Initially Timelog looks at the exit status of a user defined script to decide whether to write to the file right away or to wait and try again later. The name of the Timelog file is returned by the script along with an exit status. On a successful exit Timelog writes a time entry to the Timelog file. Whether it is the time of the beginning or end is defined in the main Timelog call.

The time is written in an ISO-8601-type format (ex. 2008-12-31T12:00:00+0200) followed by either ON or OFF. There is only one Timelog entry per line in the Timelog file.

## Interpreter

Timelog is written in perl (version 5.8.8) and utilise the following modules,

• Getopt::Long (version 2.35)
• POSIX (version 1.09)
• Date::Manip (version 5.54)

Timelog is only tested with the above stated versions - however, it may very well run fine with other versions.

## Documentation

The documentation for Timelog is seen by running perldoc on Timelog itself,

perldoc timelog

A compact help menu is given by running,

./timelog -h

### Arguments

A more detailed description of the important arguments.

#### --check

Check the consistency of the file. Now, Timelog makes sure the last time entry is not newer than the entry to be written. Also, it makes sure the last entry is not of the same type (ON or OFF) as the one to be written.

#### --wait

This argument states how long (in seconds) Timelog should wait before running the user defined program again when receiving a failed exit status.

#### --retry

This states how many times Timelog should try to run the user defined program on failures. It runs this number of times before writing a Timelog entry to the Timelog file returned on latest failure. Note, if the program returns sucessfully Timelog writes to that Timelog file immediately.

## Example

We would like to register the time when booting up and shutting down a laptop. At the same time these times should be sorted by where we are (f.ex. on work or at home).

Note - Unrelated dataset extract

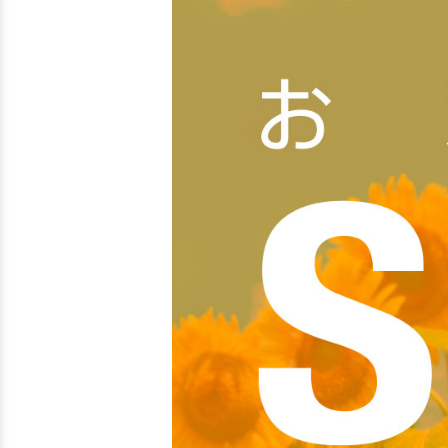
敷金・礼金ゼロ
360°案内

To this end we have a shell-script (find_ip.sh) that looks at the IP address of the local host. If it finds,

• the work IP address, it exits successfully along with the path /home/bo/work.timelog
• the home IP address, it exits successfully along with the path /home/bo/home.timelog
• an unknown IP address, it exits with a failure along with the path /home/bo/unknown.timelog

Now, we create a script (f.ex. using a couple of Linux RC programs in /etc/rc*.d/) that calls Timelog when the laptop is booting up and shutting down. This way the starting and ending time of the laptop is written to either of the files: work.timelog, home.timelog or unknown.timelog - depending on the local host IP address.

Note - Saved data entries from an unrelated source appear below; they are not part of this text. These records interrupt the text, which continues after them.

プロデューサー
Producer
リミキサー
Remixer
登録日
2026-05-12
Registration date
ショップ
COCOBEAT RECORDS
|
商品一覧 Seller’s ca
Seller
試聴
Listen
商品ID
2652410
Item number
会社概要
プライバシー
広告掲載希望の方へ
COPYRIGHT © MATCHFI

Here is an example of a such Timelog file,

...
2007-12-30T16:14:15+0200 ON
2007-12-30T16:20:30+0200 OFF
2007-12-31T15:14:15+0200 ON
2007-12-31T17:14:15+0200 OFF
2008-01-06T13:14:15+0200 ON
2008-01-06T17:14:15+0200 OFF
2008-01-07T12:14:15+0200 ON
...

Timelog does not necessarily write to the file right away, but may be told to try several times until the user defined script (here it's find_ip.sh) exits successfully. When Timelog is run in debug mode it may look like this,

* Timelog starting: 2008-08-31T15:04:10+0200
* Selected mode: ON
* Using script: /home/bo/find_ip.sh
+ failed, retry 0/10 (wait 60 secs)
+ failed, retry 1/10 (wait 60 secs)
+ failed, retry 2/10 (wait 60 secs)
+ success, retry 3/10
* Using log: /home/bo/home.timelog
* Writing new entry to log

## Accessories

Some additional software.

### guessLog

This script tries to identify the IP address of the computer as being a part of the work or home network.

Download: guessLog

### rc.timelogON

A Linux RC script that calls Timelog and turns the time logging ON. This script could be placed in the folder /etc/rc3.d/ (assuming the host boots into run-level 3) - this way it's called on boot-up.

Download: rc.timelogON

### rc.timelogOFF

A Linux RC script that calls Timelog and turns the time logging OFF. This script could be placed in the folder /etc/rc0.d/ - this way it is called on shut-down.

Download: rc.timelogOFF

### TimeLog::Manip

Timelog itself is not capable of reading Timelog files. To do this a perl module called Timelog::Manip is needed.